En la universidad se nos educa en la idea del diálogo. Uno expone sus mejores ideas pero tiene, a la vez, la disposición a cambiar de parecer si es que los argumentos del otro resultan más convincentes que los propios. Entonces entrar en diálogo supone dejar de lado la pretensión de tener la verdad última y definitiva. De otra manera solo estaríamos predicando. Y allí donde la prédica sustituye al diálogo florece la intransigencia y la imposición. La diferencia no es tolerable y hasta se justifica el uso de la violencia para suprimirla.
No pienso que tenga que haber una oposición entre razón y fe. Por sí misma la razón no puede afirmar ni negar la existencia de Dios. Débil sería la fe de quien quiere prohibir la libertad de pensar. Detrás de esta actitud solo puede estar el miedo a que resulte falsa nuestra creencia.
Pero esta es justamente la posición del cardenal Cipriani. Es decir, atribuirse la potestad para decidir lo que todos deben creer y para censurar lo que no deben pensar. Ya lo dijo en su carta con motivo del aniversario 90 de la PUCP. Allí escribe que no puede haber oposición entre dos órdenes de realidades “que muy a menudo se tienden a oponer: la búsqueda de la verdad y la certeza de conocer ya la fuente de la verdad”. Es decir, la búsqueda de la verdad no puede encontrar otra cosa que no sea lo que ya saben los que “tienen la certeza de conocer ya la fuente de la verdad”. La consecuencia práctica de esta afirmación es que la autoridad, definida como la que tiene “la certeza de conocer ya la fuente de la verdad”, se reserva el derecho para decidir en qué campo puede reclamar ser infalible. De esta manera se restringe la libertad, pues si ya se sabe la verdad, cualquier investigación sería redundante, y hasta maléfica. Es el obstinado intento del Opus Dei de traer de vuelta a la Inquisición.

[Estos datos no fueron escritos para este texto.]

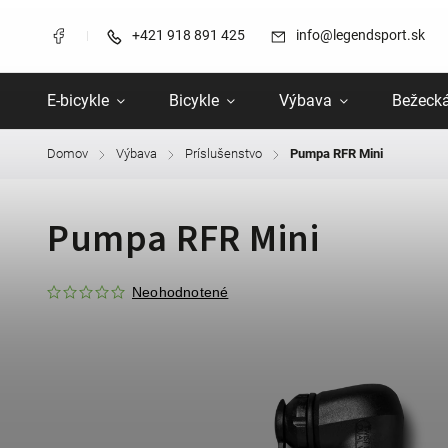
+421 918 891 425
info@legendsport.sk
E-bicykle
Bicykle
Výbava
Bežecká
Domov
Výbava
Príslušenstvo
Pumpa RFR Mini
/
/
/
Pumpa RFR Mini
Neohodnotené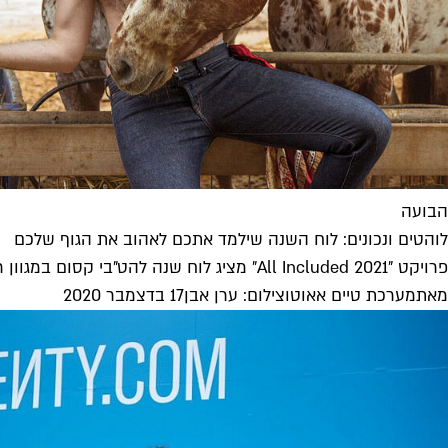
הבועה
לוהטים ונכונים: לוח השנה שילמד אתכם לאהוב את הגוף שלכם
פרויקט "All Included 2021" מציג לוח שנה להט"בי קסום במגוון רחב של מבני גוף וגילים, נגד מודל היופי השגור ובעד דימוי...
מאת
מערכת טיים אאוט
ו
צילום: ערן אבן
17 בדצמבר 2020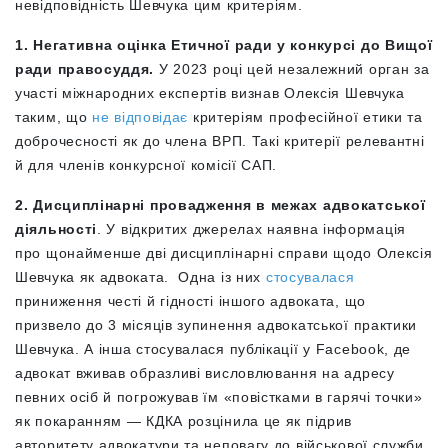
невідповідність Шевчука цим критеріям.
1. Негативна оцінка Етичної ради у конкурсі до Вищої
ради правосуддя.
У 2023 році цей незалежний орган за
участі міжнародних експертів визнав Олексія Шевчука
таким, що
не відповідає
критеріям професійної етики та
доброчесності як до члена ВРП. Такі критерії релевантні
й для членів конкурсної комісії САП.
2. Дисциплінарні провадження в межах адвокатської
діяльності
. У відкритих джерелах наявна інформація
про щонайменше дві дисциплінарні справи щодо Олексія
Шевчука як адвоката. Одна із них
стосувалася
приниження честі й гідності іншого адвоката, що
призвело до 3 місяців зупинення адвокатської практики
Шевчука. А інша стосувалася публікації у Facebook, де
адвокат вживав образливі висловлювання на адресу
певних осіб й погрожував їм «повістками в гарячі точки»
як покаранням — КДКА розцінила це як підрив
авторитету адвокатури та неповагу до військової служби.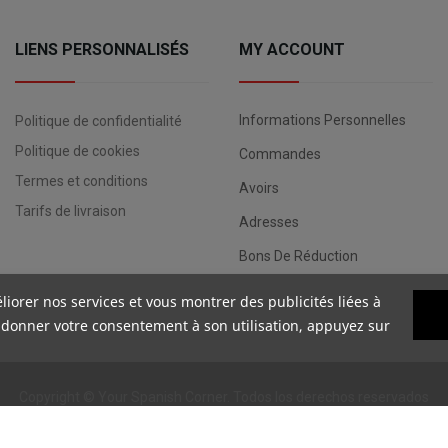
LIENS PERSONNALISÉS
MY ACCOUNT
Informations Personnelles
Politique de confidentialité
Politique de cookies
Commandes
Termes et conditions
Avoirs
Tarifs de livraison
Adresses
Bons De Réduction
liorer nos services et vous montrer des publicités liées à
 donner votre consentement à son utilisation, appuyez sur
Copyright ©
Your Spanish Corner
. Todos los derechos reservados
Tous les prix sont TTC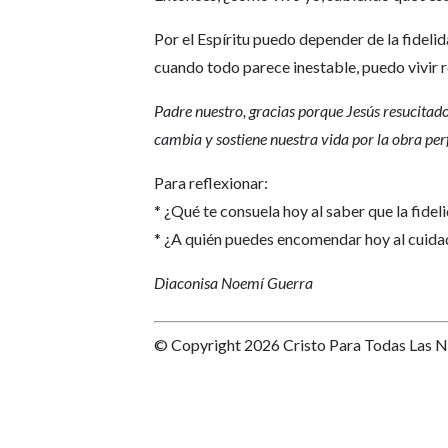
Por el Espíritu puedo depender de la fidelid
cuando todo parece inestable, puedo vivir 
Padre nuestro, gracias porque Jesús resucitado
cambia y sostiene nuestra vida por la obra per
Para reflexionar:
* ¿Qué te consuela hoy al saber que la fide
* ¿A quién puedes encomendar hoy al cuidad
Diaconisa Noemí Guerra
© Copyright 2026 Cristo Para Todas Las 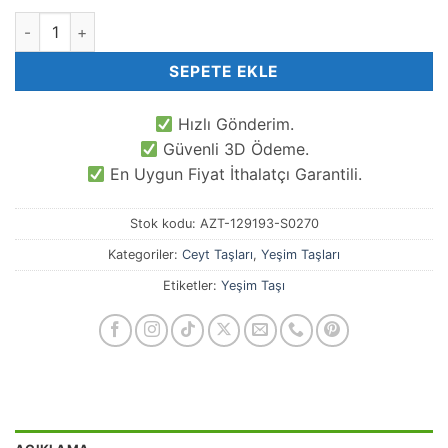
8x5 MM Rondela Yeşim Ceyt Kuvars Taşı adet
SEPETE EKLE
Hızlı Gönderim.
Güvenli 3D Ödeme.
En Uygun Fiyat İthalatçı Garantili.
Stok kodu:
AZT-129193-S0270
Kategoriler:
Ceyt Taşları
,
Yeşim Taşları
Etiketler:
Yeşim Taşı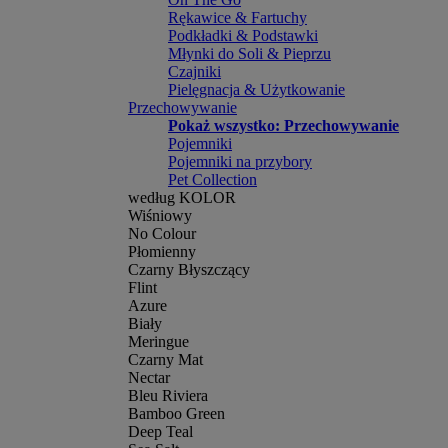
Rękawice & Fartuchy
Podkładki & Podstawki
Młynki do Soli & Pieprzu
Czajniki
Pielęgnacja & Użytkowanie
Przechowywanie
Pokaż wszystko: Przechowywanie
Pojemniki
Pojemniki na przybory
Pet Collection
według KOLOR
Wiśniowy
No Colour
Płomienny
Czarny Błyszczący
Flint
Azure
Biały
Meringue
Czarny Mat
Nectar
Bleu Riviera
Bamboo Green
Deep Teal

Así se destruye el espíritu universitario, ya que la razón argumentativa queda desplazada por la sumisión miedosa. Se comprende entonces que el cardenal reclame para sí el derecho de nombrar al rector de la PUCP.
Los que piensan que tienen la verdad definitiva reivindican, desde luego, una autoridad incuestionable, no hay salvación fuera de la órbita de su imperio. Entonces la opción sería: o bien obedecer hacia la salvación, o bien extraviarse hacia la oscuridad de la degradación y la locura nihilista.

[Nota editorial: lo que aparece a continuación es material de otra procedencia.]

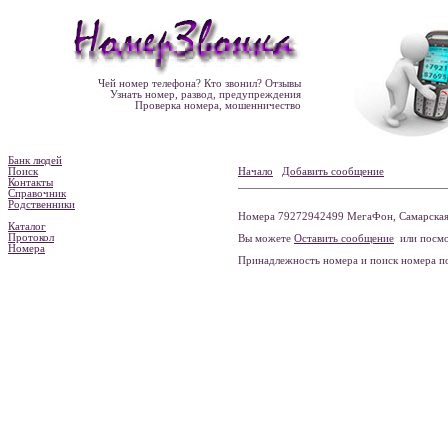
Чей номер телефона? Кто звонил? Отзывы
Узнать номер, развод, предупреждения
Проверка номера, мошенничество
Банк людей
Поиск
Начало
Добавить сообщение
Контакты
Справочник
Родственники
Номера 79272942499 МегаФон, Самарская о
Каталог
Протокол
Вы можете
Оставить сообщение
или посмо
Номера
Принадлежность номера и поиск номера 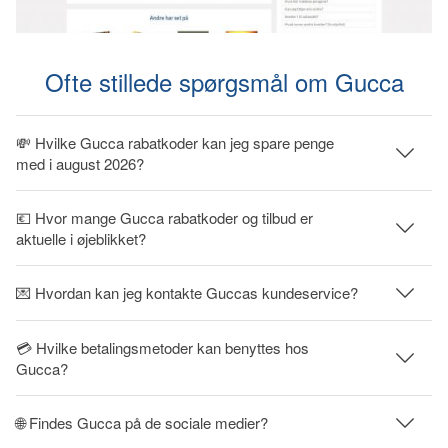
Ofte stillede spørgsmål om Gucca
💸 Hvilke Gucca rabatkoder kan jeg spare penge
med i august 2026?
💶 Hvor mange Gucca rabatkoder og tilbud er
aktuelle i øjeblikket?
💌 Hvordan kan jeg kontakte Guccas kundeservice?
💳 Hvilke betalingsmetoder kan benyttes hos
Gucca?
🌐 Findes Gucca på de sociale medier?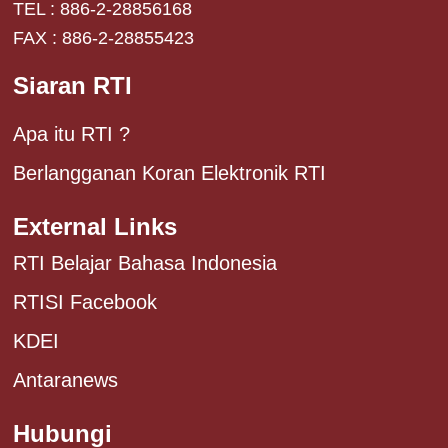
TEL : 886-2-28856168
FAX : 886-2-28855423
Siaran RTI
Apa itu RTI ?
Berlangganan Koran Elektronik RTI
External Links
RTI Belajar Bahasa Indonesia
RTISI Facebook
KDEI
Antaranews
Hubungi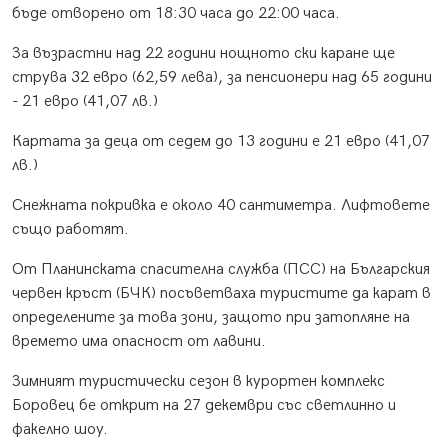
бъде отворено от 18:30 часа до 22:00 часа.
За възрастни над 22 години нощното ски каране ще
струва 32 евро (62,59 лева), за пенсионери над 65 години
- 21 евро (41,07 лв.)
Картата за деца от седем до 13 години е 21 евро (41,07
лв.)
Снежната покривка е около 40 сантиметра. Лифтовете
също работят.
От Планинската спасителна служба (ПСС) на Българския
червен кръст (БЧК) посъветваха туристите да карат в
определените за това зони, защото при затопляне на
времето има опасност от лавини.
Зимният туристически сезон в курортен комплекс
Боровец бе открит на 27 декември със светлинно и
факелно шоу.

El argumento luce persuasivo, pues no es posible un mundo sin autoridad. Pero hay una gran diferencia entre una autoridad democráticamente elegida y sujeta al escrutinio de sus seguidores, y una autoridad que sin haber sido elegida se reclama autónoma y por encima de cualquier control. En este caso, ¿quién fiscaliza a la autoridad? Si la autoridad logra ser aceptada como soberana, entonces, el resultado es la concentración del poder. Y quien detenta ese poder absoluto le dice a sus seguidores: dame tu libertad y, a cambio, yo te daré tranquilidad, una vida apaciguada. Lo malo es que ese apaciguamiento no alcanza a quien se reserva el poder. Y entonces el poder se desliza en la corrupción. Lo hemos visto tantas veces. Y en tan diferentes ámbitos. En algún momento se cae la careta, y tras la figura de quien pretendía ser obedecido sin fiscalización, vemos al ser humano divinizado pero descontrolado. Es el caso del estalinismo tropical de los Castro en Cuba. O también del gobierno mafioso y corrupto de Fujimori. Y, en la Iglesia, los casos recientes son la doble vida del animador del Sodalicio, y el desenfreno perverso del fundador de los Legionarios de Cristo.

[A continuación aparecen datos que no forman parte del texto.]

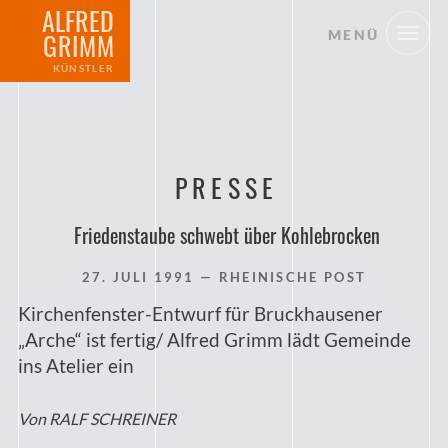
ALFRED
MENÜ
GRIMM
KÜNSTLER
PRESSE
Friedenstaube schwebt über Kohlebrocken
27. JULI 1991
— RHEINISCHE POST
Kirchenfenster-Entwurf für Bruckhausener
„Arche“ ist fertig/ Alfred Grimm lädt Gemeinde
ins Atelier ein
Von RALF SCHREINER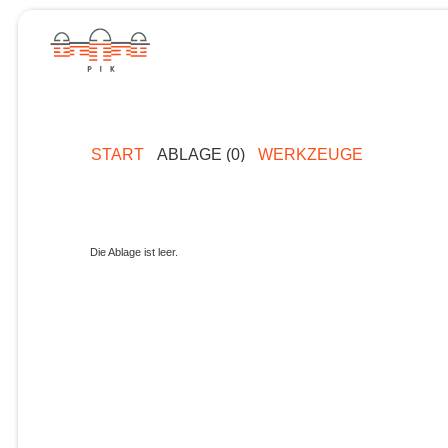
START
ABLAGE (0)
WERKZEUGE
Die Ablage ist leer.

Estamos condenados a ser libres y abjurar de esa libertad en favor de un poder incuestionable es una propuesta tentadora pero que sencillamente no funciona. El poder absoluto corrompe absolutamente. La democracia y la libertad tienen sus tropiezos pero el despotismo saca siempre lo peor de la criatura humana.
Estoy muy orgulloso de la educación que he recibido en el colegio de los SS.CC. Recoleta. Y me siento medularmente cristiano. Pero entiendo que ser cristiano es ser responsable de sí; negarse a legitimar un poder que al pretenderse incuestionable termina siendo abusivo. Y en cuanto a la Teología de la Liberación, pienso que está más viva que nunca, pues Jesús tiene que estar más cerca de quien más sufre. Y así lo ratificaron los obispos en la reunión de Aparecida donde se reiteró la “opción preferencial por el pobre” de la Iglesia latinoamericana.